Having played lacrosse for almost twelve years, I’ve acquired skills not only having to do with the sport, but skills that will stick with me throughout my entire life. Practicing for five hours a day, then having to go home and not only do homework, but make time for friends, family, and other activities as well, has taught me the valuable lesson of time management. Playing a game in an outdoor field in the middle of December with snow surrounding me from every corner while wearing only a racerback and a skirt has taught me not to complain when things get hard. Losing a game has taught me that you can’t always be number one, but that that’s okay, and shaking hands with our rivals after we won has taught me to stay humble and not make others feel bad when you’ve been successful.
According to this article, Lindsay Danilack, the fourth woman ever to be honored as First Captain at West Point, believes that there is a crucial relationship between an athletic background and being a soldier. But why?

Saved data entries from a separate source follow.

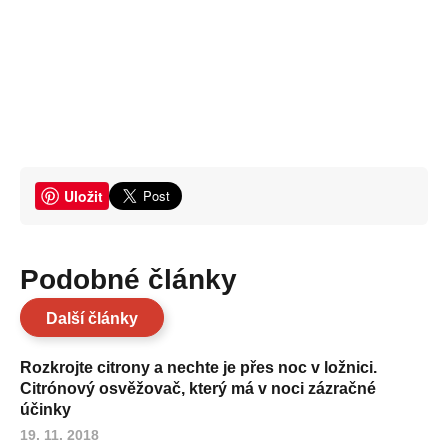
Uložit
Podobné články
Další články
Rozkrojte citrony a nechte je přes noc v ložnici.
Citrónový osvěžovač, který má v noci zázračné
účinky
19. 11. 2018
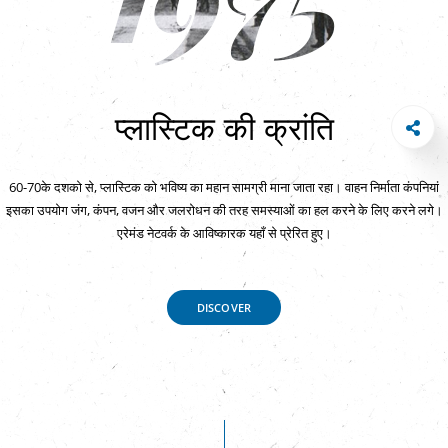
प्लास्टिक की क्रांति
60-70के दशको से, प्लास्टिक को भविष्य का महान सामग्री माना जाता रहा। वाहन निर्माता कंपनियां
इसका उपयोग जंग, कंपन, वजन और जलरोधन की तरह समस्याओं का हल करने के लिए करने लगे।
एरेमंड नेटवर्क के आविष्कारक यहाँ से प्रेरित हुए।
DISCOVER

The first reason is because athletes are mentally tough and are the most capable in successfully going through Army training. According to a study at The University of Queensland in St. Lucia, Australia, this proved to be true. 214 boys between the ages of 16 and 18 were separated into two groups, athletes and non-athletes, and were given a series of difficult, physically and mentally demanding tasks to complete. The study found that “both were observed for achievement goals and sport motivation, with the high mental toughness group favoring both mastery- and performance-approach goals and self-determined as well as extrinsic motivational tendencies” (NCBI.gov). The athletes were able to make it through the difficult tasks and even used techniques acquired while playing their sport to push themselves to keep going. When a General is yelling at a soldier, he expects them to take it, not run away in fear or disobey in anger. Athletes are conditioned to “take the heat” from their coaches, making them the perfect recruits and future cadets.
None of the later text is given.